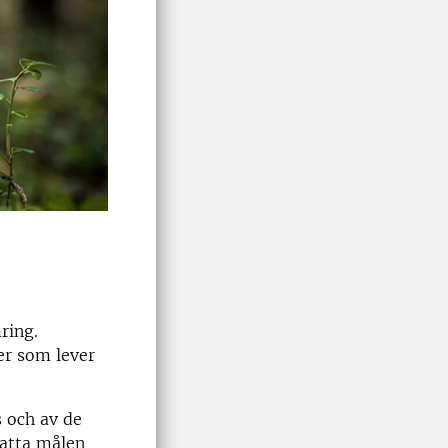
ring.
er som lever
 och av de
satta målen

────────────────

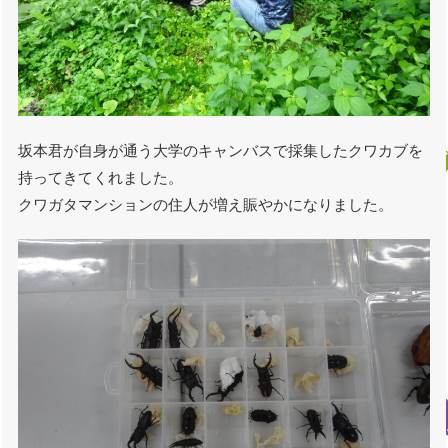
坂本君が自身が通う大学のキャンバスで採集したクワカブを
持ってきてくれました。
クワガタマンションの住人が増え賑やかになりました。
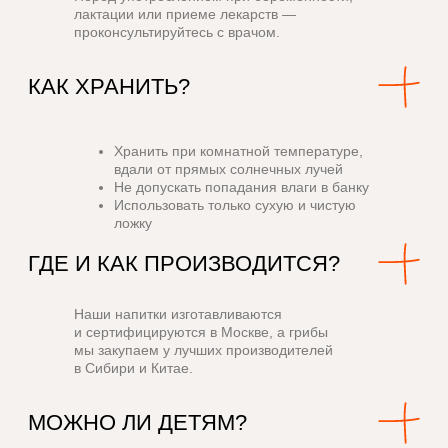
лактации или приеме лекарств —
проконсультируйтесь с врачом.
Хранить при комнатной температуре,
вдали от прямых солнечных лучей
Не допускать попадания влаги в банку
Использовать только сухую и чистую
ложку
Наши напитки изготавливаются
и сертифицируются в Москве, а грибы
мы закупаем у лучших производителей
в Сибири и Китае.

────────────────

■ AIM OF THE EXERCISE
Write down exactly the span of lines above from the one containing "Наши напитки изготавливаются" to the one containing "в Сибири и Китае.", both ends included.

■ THE ANSWER
Наши напитки изготавливаются
и сертифицируются в Москве, а грибы
мы закупаем у лучших производителей
в Сибири и Китае.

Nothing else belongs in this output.